Chaque année, Entrevues offre gracieusement cinq à sept chiens à des personnes déficientes visuelles provenant des quatre coins de la Belgique. Cette formation a toutefois un coût non négligeable : 29.500 euros (1). L’Aviq (Agence pour une vie de qualité) intervient pour 4.700 euros auprès des différentes écoles de chiens guides de Wallonie mais, pour chaque chien mis en service, l’association doit trouver 24.800 euros auprès de donateurs ou grâce à l’opération Violettes qui se déroule chaque année (2). "La Flandre rembourse trois fois plus, s’indigne Joëlle Huart ! Les bénéficiaires n’attendent pas. Chez nous, il faut compter une moyenne de deux ans, sauf pour les personnes qui ont déjà eu un chien guide et qui sont donc prioritaires".

Constituée de quatre monitrices et d’un chargé de communication, l’ASBL peut également compter sur une soixantaine de bénévoles pour accueillir les chiens en formation ou à la retraite, faire du travail administratif, participer aux collectes de fonds. Elle est constamment à la recherche de volontaires. N’'hésitez pas à prendre contact : 04/250.65.05 • entrevues.be

En Belgique, cinq autres associations forment des chiens guides pour les personnes déficientes visuelles : Les amis des aveugles à Mons, Scale Dogs à Bruxelles, ainsi que deux associations en Flandre, à Genk et à Tongres.

Accès : que dit la loi ?

Plusieurs textes législatifs ont vu le jour afin de permettre aux chiens d’assistance (1), formés ou en formation, d’accéder aux lieux ouverts au public.

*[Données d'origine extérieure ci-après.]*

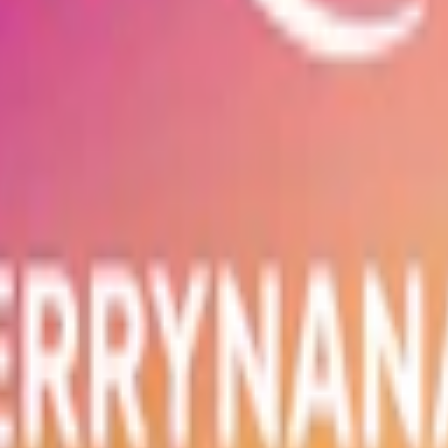
Nikotin per prilla:
4
mg
Nettovikt per dosa:
10
g
mer, salt, fuktighetsbevarande medel (E1520, propylenglykol), surhetsr
ananas, mango och passionsfrukt står i centrum. Den tropiska smaken ger 
agen för dig som söker ett nikotinsnus med lägre styrka men med samma 
rilla väger 0,5 gram och är utformad för att sitta diskret under läppen.
 0,8 %, vilket motsvarar 4 mg nikotin per prilla. Normal fukthalt ger en 
vatten, nikotin, aromer, salt, propylenglykol, surhetsreglerande medel 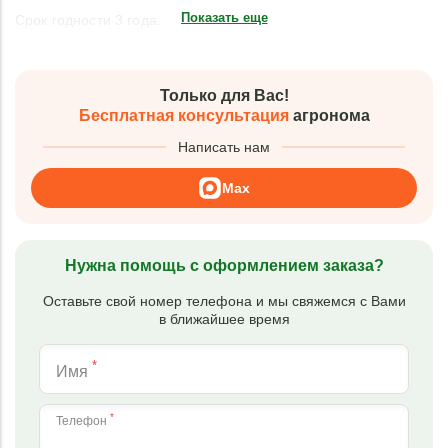
Показать еще
Срок годности 3 года.
Только для Вас!
Бесплатная консультация
агронома
Написать нам
Max
Нужна помощь с оформлением заказа?
Оставьте свой номер телефона и мы свяжемся с Вами
в ближайшее время
*
Имя
*
Телефон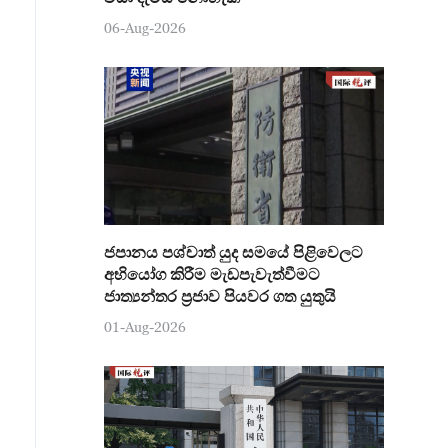
06-Aug-2026
ජපානය පශ්චාත් යුද සමයේ පිළිවෙලට
අභියෝග කිරීම මැඩපැවැත්වීමට
ජාත්‍යන්තර ප්‍රජාව පියවර ගත යුතුයි
01-Aug-2026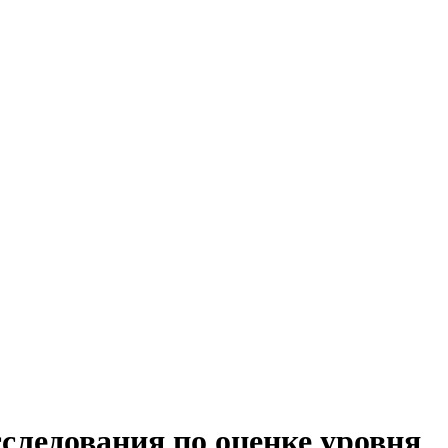
сследования по оценке уровня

Aller de manière autonome à l’école, sur son lieu de travail, chez le médecin, dans une salle de spectacle ou un restaurant, faire ses courses, du sport… La loi autorise quiconque ayant besoin de l’aide d’un chien d’assistance de participer activement à la société.

Malheureusement, de nombreuses personnes ignorent encore que les chiens d’assistance sont autorisés dans de nombreux endroits publics, y compris dans "les locaux où les aliments sont traités, manipulés ou stockés". "Plusieurs fois par an, on nous relate des soucis d’accès qui semblent encore dépendre du bon vouloir et de l’humeur du gestionnaire du bâtiment ou du service d’accueil, déplore Joëlle Huart. Certains hôpitaux mettent en place une réelle politique d’accueil des patients accompagnés d’un chien d’assistance alors que d’autres ne leur laissent même pas franchir la zone de prise de rendez-vous. Ne pas pouvoir utiliser son chien guide pour effectuer des déplacements revient à priver les personnes de leur autonomie !"
Dans la majorité des cas, il s’agit d’un manque d’information que les associations essaient de pallier par un travail de sensibilisation. Lorsque cela ne suffit pas, la solution ultime reste d’introduire une plainte auprès d’Unia (Centre interfédéral pour l’égalité des chances).